Calcio – Coni: l’autogol del Frosinone… Zamparini: “E’ una presa per il c…”

FROSINONE – 11 AGO – Per avere un quadro più chiaro sulla decisione del Coni bisognerà attendere le motivazioni: da quelle ai capirà a quali principi si dovrà uniformare la Corte Sportiva d’appello chiamata a pronunciarsi nuovamente su Frosinone- Palermo.

La conquista della “A” dei ciociari non è in discussione ma il ricorso presentato al Collegio di Garanzia alla fine si è trasformato in uno di quegli autogol clamorosi di cui neanche il buon Comunardo Niccolai, difensore del Cagliari tra gli ’60 e ’70 specialista suo malgrado nel mettere il pallone nella propria porta, sarebbe stato capace.

Se il Frosinone sperava nel terzo grado di giudizio sportivo di attenuare, se non addirittura togliere, le due giornate a porte chiuse e in campo neutro, ha ottenuto l’esatto contrario.           Il Coni, rigettando i ricorsi di Palermo che chiedeva la non omologazione della gara del 16 giugno scorso e dei ciociari che speravano in uno sconto della sanzione al campo, ha rimandato la palla alla Figc. Serve un nuova sentenza d’appello.

I giudici chiedono, infatti, alla Corte sportiva d’appello della Figc, presieduta da Piero Sandulli, di riunirsi “in diversa composizione” e di ” uniformarsi – si legge nel comunicato – nella comminatoria della sanzione, al principio di diritto espresso in parte motiva”, ritenendo – di fatto – troppo lievi le sanzioni al Frosinone rispetto alla gravità dei fatti per come sono stati descritti nella stessa decisione.

Che cosa accadrà? Previsto un inasprimento della pena. Si può andare da altre multe salatissime a nuove giornate da disputare a porte chiuse e/o in campo neutro: probabile che i provvedimenti possano riguardare anche le gare con Samp e Juve ad esempio: staremo a vedere.
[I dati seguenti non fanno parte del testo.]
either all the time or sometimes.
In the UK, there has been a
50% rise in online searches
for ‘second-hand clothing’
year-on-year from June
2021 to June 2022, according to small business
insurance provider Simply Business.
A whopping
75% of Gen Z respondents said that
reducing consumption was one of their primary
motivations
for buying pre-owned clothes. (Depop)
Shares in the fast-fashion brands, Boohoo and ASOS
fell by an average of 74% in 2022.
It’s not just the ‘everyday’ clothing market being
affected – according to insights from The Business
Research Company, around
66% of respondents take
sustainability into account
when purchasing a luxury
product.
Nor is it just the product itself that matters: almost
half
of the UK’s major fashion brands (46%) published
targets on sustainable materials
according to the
La nuova sentenza della Corte sportiva d’Appello dovrebbe arrivare entro la prima decade di settembre, a campionato abbondantemente iniziato. Intanto la squadra domenica sera giocherà regolarmente a Benevento contro il Sud Tirol per il terzo turno di Coppa Italia.

Da Palermo, intanto, non si mostra soddisfatto, chissà se perché davvero ci crede o solo per mettere le mani avanti,  il patron Maurizio Zamparini  che al Corriere dello Sport ha detto che «questa non è per nulla una vittoria. Ma una presa in giro( testualmente ha usato un’espressione molto più colorita). Quando decideranno nuovamente – secondo il presidente – daranno al Frosinone una multa più pesante. Altro che partita riaperta. Ci stanno prendendo in giro, come sempre” ha concluso il patron dei rosanero.